■ Aim of the task ■
Look through the records below for the line with "comparable functionality for". Return that line and each one after it up to and including the line with "Swap parts as", exactly.

[Records from a collection]
▬▬▬▬▬▬▬▬▬▬

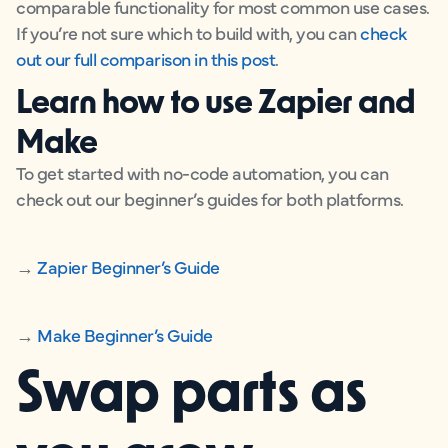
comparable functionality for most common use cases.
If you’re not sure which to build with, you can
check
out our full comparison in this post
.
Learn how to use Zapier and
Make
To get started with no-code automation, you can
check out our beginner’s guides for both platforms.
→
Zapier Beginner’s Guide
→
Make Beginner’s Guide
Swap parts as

▬▬▬▬▬▬▬▬▬▬

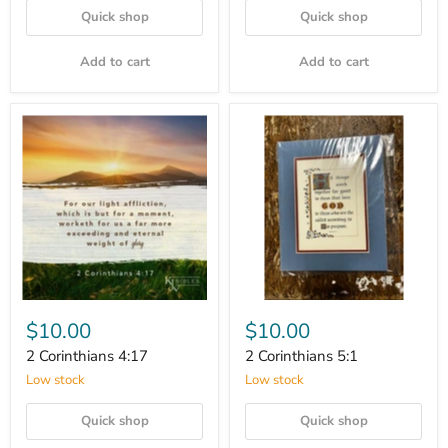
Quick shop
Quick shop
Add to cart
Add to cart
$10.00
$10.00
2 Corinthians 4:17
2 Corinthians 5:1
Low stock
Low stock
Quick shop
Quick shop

▬▬▬▬▬▬▬▬▬▬

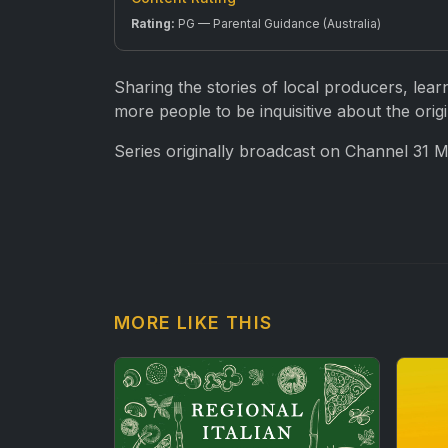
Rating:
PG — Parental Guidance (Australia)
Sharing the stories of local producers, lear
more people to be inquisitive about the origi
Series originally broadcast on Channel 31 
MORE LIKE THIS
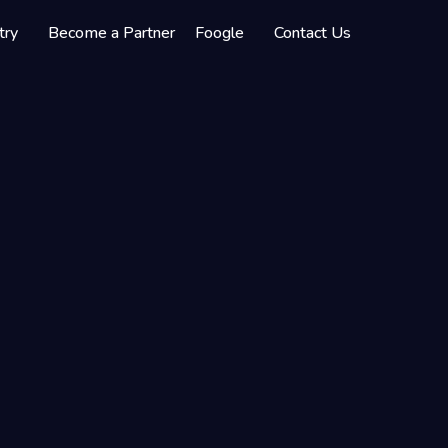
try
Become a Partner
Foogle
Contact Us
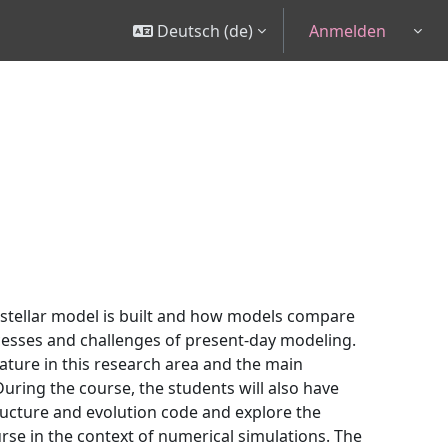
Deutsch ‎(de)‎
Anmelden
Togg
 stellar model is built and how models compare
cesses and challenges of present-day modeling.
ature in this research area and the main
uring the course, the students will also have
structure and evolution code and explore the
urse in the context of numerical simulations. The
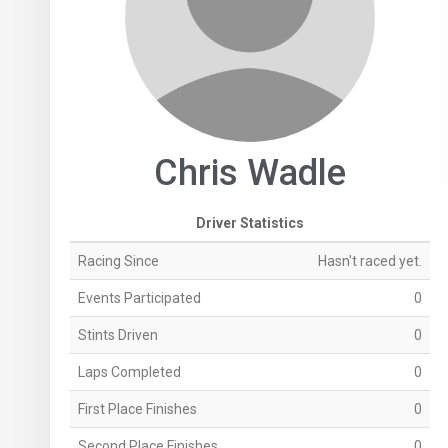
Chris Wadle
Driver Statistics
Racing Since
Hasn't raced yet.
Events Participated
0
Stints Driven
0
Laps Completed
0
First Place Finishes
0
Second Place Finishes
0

▬▬▬▬▬▬▬▬▬▬

■ Expected output ■
comparable functionality for most common use cases.
If you’re not sure which to build with, you can
check
out our full comparison in this post
.
Learn how to use Zapier and
Make
To get started with no-code automation, you can
check out our beginner’s guides for both platforms.
→
Zapier Beginner’s Guide
→
Make Beginner’s Guide
Swap parts as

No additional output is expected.